Graphical representation of the minimal difference between the actual (straight line) and predicted responses (circles) for the Response Surface Methodology design for optimal β-glucosidase activity.

BBD

The maximum β-glucosidase production (2.51 U/ml) in the BBD by N. parvum F7 was in run two with optimal glycerol concentration (0.5%), low temperature (20 °C) and longer incubation time (12 days) (Table 4). Slightly lower activity (1.97 U/ml) was observed in run nine at the same temperature on day 10 with lower glycerol concentration (0.25%). Even lower but similar activities (1.92 U/ml) were obtained in run 6 with a 12-day incubation, optimal incubation temperature (30 °C) and lower glycerol concentration (0.25%). A study by Gao et al.41 reported maximal β-glucosidase production after 10 days of incubation. Another study by Kao et al.1. reported maximal β-glucosidase production on day eight by Chaetomella raphigera.

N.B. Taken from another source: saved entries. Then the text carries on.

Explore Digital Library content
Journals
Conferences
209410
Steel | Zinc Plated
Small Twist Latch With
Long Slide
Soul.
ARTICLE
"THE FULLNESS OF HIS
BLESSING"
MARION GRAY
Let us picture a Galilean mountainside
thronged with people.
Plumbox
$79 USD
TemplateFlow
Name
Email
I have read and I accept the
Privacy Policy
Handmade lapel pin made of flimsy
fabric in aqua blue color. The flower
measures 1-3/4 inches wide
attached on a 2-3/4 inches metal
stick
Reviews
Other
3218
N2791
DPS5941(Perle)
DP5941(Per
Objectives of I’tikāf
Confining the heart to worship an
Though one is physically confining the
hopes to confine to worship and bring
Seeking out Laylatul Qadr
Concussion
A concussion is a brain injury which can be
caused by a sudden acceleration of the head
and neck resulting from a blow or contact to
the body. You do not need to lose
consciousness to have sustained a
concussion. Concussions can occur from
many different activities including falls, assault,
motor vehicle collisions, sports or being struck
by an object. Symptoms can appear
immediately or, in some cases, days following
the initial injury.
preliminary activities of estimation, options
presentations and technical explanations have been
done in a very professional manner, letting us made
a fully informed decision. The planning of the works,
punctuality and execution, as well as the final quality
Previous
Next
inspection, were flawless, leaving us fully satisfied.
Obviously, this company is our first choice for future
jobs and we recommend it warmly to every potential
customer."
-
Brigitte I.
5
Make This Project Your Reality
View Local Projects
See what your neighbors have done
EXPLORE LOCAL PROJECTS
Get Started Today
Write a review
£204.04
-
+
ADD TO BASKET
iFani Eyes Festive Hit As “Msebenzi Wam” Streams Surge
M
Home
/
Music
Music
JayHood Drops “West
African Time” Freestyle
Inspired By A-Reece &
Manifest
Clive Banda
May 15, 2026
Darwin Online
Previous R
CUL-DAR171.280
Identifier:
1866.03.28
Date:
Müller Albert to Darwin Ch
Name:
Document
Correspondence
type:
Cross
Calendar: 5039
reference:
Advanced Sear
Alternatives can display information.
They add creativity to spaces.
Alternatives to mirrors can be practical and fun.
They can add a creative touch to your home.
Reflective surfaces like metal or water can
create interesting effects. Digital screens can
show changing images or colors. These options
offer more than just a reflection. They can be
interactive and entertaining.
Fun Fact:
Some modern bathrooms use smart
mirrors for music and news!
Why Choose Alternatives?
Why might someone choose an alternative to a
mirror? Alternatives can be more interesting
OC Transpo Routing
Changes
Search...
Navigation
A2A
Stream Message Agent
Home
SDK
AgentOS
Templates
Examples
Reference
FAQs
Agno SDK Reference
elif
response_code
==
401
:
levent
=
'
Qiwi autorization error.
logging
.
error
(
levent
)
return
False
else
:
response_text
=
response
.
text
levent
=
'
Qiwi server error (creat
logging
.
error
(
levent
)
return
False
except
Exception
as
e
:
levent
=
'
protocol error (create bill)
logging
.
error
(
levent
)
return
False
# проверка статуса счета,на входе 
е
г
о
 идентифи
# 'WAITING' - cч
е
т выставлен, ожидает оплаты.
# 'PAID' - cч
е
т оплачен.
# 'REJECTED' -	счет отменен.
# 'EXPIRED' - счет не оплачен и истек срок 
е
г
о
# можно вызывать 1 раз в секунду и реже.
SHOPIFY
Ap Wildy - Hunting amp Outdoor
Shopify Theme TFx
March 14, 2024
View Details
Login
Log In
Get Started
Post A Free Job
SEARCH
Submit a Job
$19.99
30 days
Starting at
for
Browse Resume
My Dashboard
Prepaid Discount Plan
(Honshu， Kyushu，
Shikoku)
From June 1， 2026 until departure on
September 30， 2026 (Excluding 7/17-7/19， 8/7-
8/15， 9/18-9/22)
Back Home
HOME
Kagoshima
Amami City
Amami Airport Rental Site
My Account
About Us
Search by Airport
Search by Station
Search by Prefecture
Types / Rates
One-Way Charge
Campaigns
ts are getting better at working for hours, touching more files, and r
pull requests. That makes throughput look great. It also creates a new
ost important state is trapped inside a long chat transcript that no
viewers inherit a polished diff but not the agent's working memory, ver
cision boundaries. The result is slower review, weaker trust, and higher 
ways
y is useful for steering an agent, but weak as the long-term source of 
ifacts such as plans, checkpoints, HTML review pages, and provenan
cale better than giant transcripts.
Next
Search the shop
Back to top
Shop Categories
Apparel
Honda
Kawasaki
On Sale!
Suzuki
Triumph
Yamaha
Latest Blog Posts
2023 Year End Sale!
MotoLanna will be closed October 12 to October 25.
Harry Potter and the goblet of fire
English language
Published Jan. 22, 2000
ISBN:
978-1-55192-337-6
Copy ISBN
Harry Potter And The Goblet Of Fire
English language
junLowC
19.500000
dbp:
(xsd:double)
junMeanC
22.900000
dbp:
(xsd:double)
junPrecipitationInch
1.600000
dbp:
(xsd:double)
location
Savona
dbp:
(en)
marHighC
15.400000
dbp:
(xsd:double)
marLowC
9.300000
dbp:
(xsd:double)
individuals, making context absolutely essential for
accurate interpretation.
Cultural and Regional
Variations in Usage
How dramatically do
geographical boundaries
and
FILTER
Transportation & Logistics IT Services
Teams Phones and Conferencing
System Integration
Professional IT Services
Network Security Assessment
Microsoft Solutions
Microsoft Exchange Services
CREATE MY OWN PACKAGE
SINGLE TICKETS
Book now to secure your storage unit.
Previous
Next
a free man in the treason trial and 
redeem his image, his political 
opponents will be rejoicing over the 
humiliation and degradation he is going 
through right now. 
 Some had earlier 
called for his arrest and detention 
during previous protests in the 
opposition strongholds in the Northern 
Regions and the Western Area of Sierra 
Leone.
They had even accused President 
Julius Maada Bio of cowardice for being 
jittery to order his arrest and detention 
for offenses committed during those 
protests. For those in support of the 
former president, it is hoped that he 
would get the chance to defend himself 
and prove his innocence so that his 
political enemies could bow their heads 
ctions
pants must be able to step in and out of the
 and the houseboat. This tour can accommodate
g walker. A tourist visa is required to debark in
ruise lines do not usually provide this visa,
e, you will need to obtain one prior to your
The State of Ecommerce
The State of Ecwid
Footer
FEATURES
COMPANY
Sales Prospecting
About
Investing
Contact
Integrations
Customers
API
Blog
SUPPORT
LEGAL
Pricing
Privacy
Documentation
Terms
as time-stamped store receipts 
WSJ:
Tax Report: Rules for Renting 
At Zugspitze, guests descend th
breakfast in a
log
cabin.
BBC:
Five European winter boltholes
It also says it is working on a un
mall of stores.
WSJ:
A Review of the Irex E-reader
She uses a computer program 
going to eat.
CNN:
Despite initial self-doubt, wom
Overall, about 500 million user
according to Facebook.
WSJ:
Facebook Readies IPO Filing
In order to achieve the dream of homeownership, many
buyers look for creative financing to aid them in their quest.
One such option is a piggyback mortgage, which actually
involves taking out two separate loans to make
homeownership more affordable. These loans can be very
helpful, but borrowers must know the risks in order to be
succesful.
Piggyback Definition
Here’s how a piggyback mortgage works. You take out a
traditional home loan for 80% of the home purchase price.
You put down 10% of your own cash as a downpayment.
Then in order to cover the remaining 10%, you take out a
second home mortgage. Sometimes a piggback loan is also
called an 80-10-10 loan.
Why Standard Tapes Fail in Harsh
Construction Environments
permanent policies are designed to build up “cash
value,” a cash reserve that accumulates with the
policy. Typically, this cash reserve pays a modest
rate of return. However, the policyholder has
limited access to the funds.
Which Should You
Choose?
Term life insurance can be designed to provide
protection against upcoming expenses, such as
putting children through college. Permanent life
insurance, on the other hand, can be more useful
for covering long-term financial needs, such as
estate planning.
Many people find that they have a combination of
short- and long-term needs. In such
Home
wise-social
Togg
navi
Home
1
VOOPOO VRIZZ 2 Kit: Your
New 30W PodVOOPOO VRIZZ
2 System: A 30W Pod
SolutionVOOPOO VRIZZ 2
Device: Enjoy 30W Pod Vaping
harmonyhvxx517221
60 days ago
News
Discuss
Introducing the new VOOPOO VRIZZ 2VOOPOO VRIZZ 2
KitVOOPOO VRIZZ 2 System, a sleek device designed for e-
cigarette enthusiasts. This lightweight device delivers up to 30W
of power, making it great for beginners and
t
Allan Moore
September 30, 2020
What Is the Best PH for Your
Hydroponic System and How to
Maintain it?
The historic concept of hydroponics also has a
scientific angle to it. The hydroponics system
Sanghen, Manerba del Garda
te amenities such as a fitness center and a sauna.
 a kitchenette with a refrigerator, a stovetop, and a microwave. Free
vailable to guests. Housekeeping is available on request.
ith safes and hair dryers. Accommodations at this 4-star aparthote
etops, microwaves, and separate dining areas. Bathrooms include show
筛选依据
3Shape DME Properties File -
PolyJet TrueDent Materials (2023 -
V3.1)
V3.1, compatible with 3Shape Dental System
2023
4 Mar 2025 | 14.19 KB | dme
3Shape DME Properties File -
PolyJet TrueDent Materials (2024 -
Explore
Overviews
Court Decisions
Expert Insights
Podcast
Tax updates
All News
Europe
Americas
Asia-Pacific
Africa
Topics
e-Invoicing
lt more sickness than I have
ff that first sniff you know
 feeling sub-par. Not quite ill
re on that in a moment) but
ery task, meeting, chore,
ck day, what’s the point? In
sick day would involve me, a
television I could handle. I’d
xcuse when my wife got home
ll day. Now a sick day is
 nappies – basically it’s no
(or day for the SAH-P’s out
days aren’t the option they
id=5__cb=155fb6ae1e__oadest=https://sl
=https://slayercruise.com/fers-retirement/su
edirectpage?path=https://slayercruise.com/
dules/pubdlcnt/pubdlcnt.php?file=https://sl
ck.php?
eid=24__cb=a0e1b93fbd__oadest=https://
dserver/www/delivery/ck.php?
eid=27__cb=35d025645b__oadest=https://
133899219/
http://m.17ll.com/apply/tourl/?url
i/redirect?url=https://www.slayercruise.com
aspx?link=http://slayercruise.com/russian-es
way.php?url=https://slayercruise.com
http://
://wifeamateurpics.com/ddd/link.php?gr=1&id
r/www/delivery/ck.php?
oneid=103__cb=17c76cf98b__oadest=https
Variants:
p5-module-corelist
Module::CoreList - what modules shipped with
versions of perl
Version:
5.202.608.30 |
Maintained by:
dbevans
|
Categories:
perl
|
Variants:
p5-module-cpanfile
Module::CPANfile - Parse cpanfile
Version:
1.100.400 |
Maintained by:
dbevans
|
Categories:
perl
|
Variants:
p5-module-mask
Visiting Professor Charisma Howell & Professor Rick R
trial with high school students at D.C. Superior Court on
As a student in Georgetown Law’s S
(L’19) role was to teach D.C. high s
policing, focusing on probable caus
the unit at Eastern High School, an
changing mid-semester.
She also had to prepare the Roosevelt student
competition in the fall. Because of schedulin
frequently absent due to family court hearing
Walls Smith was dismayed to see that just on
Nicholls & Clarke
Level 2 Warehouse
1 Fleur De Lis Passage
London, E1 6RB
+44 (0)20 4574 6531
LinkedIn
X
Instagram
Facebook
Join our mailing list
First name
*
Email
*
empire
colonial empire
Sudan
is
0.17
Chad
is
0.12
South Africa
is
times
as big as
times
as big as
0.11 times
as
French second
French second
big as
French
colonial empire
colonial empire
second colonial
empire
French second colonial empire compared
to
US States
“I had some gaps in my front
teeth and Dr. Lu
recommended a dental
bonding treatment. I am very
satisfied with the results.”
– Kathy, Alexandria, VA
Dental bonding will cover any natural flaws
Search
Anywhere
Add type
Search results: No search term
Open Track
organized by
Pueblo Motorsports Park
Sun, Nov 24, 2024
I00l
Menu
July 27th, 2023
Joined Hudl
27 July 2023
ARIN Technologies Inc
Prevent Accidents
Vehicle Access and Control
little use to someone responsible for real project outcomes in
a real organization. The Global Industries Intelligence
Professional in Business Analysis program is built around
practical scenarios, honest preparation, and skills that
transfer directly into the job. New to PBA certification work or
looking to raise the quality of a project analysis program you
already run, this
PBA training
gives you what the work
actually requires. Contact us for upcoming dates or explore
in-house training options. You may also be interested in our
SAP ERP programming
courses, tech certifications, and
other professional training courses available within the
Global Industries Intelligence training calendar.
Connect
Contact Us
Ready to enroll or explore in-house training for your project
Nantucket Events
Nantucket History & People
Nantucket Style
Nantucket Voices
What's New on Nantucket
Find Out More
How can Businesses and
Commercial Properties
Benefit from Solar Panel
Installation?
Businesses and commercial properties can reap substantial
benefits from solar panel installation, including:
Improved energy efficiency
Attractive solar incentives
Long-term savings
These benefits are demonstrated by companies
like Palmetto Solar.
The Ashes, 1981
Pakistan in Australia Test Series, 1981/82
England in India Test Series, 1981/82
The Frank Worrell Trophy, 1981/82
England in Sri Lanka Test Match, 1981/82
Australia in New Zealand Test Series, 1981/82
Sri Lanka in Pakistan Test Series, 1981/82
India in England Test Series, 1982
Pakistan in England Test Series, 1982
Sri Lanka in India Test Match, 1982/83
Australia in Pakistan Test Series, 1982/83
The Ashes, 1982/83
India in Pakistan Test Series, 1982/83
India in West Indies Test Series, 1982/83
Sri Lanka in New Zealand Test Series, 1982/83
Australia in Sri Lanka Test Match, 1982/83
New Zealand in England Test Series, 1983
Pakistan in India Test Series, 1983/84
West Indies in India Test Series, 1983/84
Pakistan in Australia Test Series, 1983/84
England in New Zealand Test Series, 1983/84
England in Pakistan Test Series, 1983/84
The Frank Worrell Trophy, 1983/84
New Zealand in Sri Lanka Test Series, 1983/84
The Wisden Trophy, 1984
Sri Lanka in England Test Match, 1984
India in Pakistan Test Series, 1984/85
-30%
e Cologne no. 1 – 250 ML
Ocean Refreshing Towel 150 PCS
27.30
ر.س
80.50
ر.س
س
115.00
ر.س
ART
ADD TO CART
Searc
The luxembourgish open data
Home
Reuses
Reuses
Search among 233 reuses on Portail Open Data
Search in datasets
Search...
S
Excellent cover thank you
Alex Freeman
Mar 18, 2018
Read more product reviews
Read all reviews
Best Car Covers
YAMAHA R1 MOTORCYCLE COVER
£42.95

Analysis of variance (ANOVA) (Table 6) revealed that the model is significant with a p-value ≤ 0.05 whilst the lack of fit p-value is non-significant as it is greater than 0.05 this is logical and acceptable as Bezerra et al.5 also reported similar results. The model, the linear and square terms for incubation temperature (X3), and the interaction between incubation time (X1), incubation time and incubation temperature (X2) were significant in the 90–95% confidence interval with p-values of 0.04, 0.03, 0.056, and 0.02, respectively. The glycerol concentration (X3) displayed no significant (p-value 0.08) effect on β-glucosidase production. It is important to note that incubation temperature (X2) was the only significant factor in the 0.05 level of significance whilst glycerol concentration (X3) and incubation time (X1) were significant in the 0.1 level of significance in the PBD. Three variables are required for BBD; therefore, incubation time (X1) and glycerol concentration (X3) were considered significant, therefore this may have resulted in the two factors displaying no level of significance in the BBD. The second-order regression equation provides the β-glucosidase activity produced by the N. parvum strain F7 as a function of incubation time (X1), incubation temperature (X2), and glycerol (X3) which can be presented in the following Eq. (4):

$${\text{Y}}\, = \,{1}.{43}\, + \,0.{\text{313X}}_{{1}} \, - \,0.{\text{113X}}_{{2}} \, + \,0.0{3}0{\text{X}}_{{3}} \, + \,0.0{\text{1X}}_{{1}}^{{2}} \, - \,0.0{\text{1X}}_{{2}}^{{2}} \, + \,0.000{\text{9X}}_{{3}}^{{2}} \, - \,0.0{\text{4X}}_{{{12}}} \, + \,0.00{\text{9X}}_{{{13}}} \, + \,0.00{\text{3X}}_{{{32}}} ,$$
(4)

where Y is the peak area, X1 is the incubation time, X2 is the incubation temperature and X3 is the glycerol concentration. The model constants and coefficients were generated using the unstandardized beta values.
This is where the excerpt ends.